WHAT YOU NEED TO DO: Show me each line of the listing below where the word "Study" appears.

LISTED RECORDS:

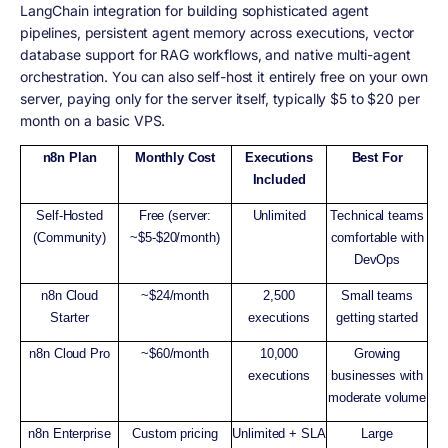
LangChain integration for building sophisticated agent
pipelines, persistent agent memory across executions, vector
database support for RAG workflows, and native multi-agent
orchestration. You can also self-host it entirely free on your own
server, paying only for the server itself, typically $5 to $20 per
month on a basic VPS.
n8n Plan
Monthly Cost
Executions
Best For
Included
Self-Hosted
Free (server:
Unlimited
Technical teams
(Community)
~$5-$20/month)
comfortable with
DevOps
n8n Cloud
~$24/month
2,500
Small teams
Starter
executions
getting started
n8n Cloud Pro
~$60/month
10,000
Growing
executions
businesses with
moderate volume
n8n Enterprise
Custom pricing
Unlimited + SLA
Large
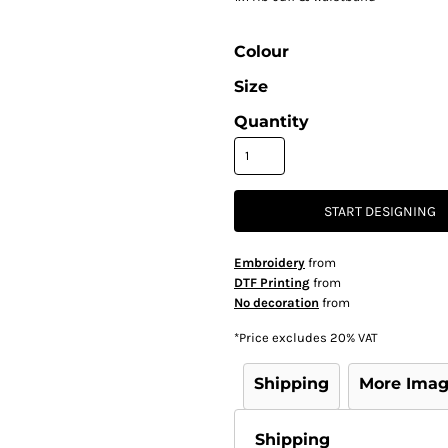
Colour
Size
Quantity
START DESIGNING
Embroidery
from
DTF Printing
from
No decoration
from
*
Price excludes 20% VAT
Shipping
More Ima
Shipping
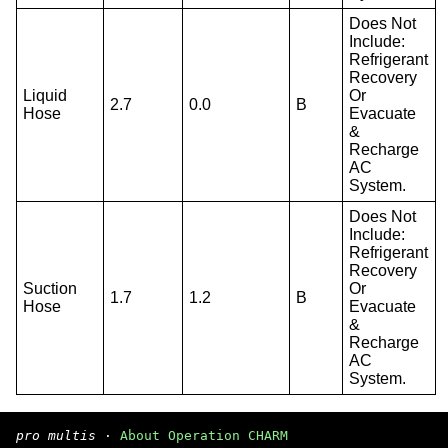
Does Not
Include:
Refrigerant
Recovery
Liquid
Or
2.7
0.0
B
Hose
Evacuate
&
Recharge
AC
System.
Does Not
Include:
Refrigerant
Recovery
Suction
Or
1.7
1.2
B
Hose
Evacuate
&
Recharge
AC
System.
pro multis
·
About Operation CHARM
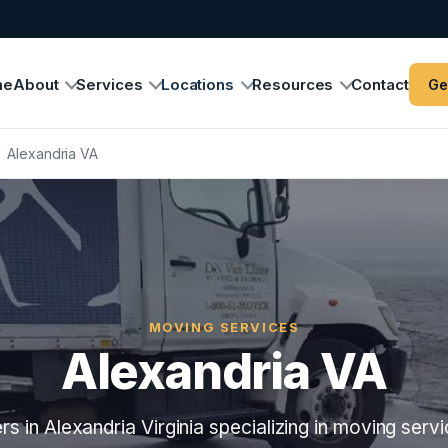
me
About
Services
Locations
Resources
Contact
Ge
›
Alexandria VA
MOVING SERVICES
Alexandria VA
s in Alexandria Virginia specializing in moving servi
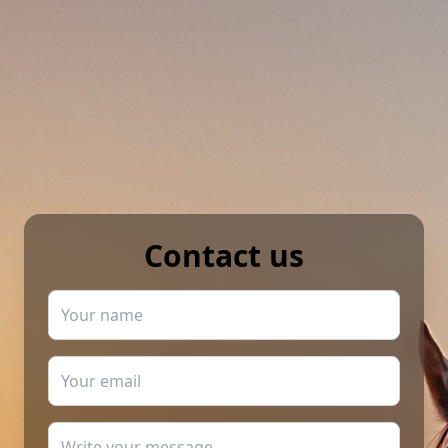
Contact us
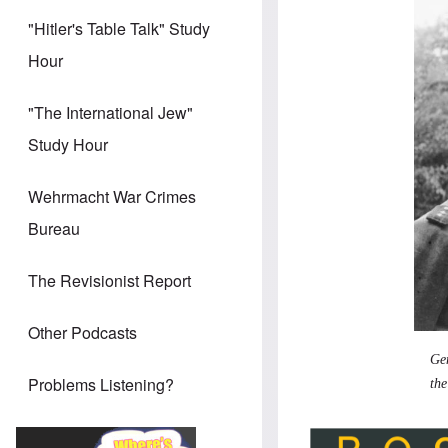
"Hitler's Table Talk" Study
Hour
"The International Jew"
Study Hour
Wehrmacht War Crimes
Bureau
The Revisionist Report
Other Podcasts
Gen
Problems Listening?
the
--
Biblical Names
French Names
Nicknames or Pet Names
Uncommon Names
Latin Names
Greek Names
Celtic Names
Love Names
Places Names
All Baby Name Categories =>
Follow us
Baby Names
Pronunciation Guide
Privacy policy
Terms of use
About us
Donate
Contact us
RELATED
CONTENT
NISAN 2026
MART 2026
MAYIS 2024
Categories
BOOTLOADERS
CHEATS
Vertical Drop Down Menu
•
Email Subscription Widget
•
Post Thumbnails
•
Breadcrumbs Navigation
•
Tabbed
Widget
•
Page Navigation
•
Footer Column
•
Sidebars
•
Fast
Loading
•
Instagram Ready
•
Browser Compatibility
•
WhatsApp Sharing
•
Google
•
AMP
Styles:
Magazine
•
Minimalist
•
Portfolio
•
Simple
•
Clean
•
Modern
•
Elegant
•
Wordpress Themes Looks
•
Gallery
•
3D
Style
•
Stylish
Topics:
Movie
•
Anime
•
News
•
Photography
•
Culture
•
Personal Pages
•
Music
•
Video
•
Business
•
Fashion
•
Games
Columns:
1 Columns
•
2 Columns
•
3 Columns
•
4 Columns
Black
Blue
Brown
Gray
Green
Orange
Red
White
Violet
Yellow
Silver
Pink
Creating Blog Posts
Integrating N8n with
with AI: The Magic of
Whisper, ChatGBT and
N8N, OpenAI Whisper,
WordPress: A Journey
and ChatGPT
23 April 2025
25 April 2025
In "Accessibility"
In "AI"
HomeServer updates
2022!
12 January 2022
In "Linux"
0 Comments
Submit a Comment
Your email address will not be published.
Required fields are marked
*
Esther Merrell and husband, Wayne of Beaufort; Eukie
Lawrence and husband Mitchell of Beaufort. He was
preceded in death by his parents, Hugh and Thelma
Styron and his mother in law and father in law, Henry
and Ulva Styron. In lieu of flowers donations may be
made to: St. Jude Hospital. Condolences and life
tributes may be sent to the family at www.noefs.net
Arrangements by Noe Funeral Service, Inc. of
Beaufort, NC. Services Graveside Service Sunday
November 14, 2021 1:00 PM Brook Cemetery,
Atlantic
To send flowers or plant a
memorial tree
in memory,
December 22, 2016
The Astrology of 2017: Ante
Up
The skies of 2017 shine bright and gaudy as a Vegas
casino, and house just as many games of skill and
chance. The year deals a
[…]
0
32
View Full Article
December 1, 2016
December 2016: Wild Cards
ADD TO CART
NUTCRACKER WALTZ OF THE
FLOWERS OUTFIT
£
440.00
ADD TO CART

COMPLETED EXERCISE:
"Hitler's Table Talk" Study
Study Hour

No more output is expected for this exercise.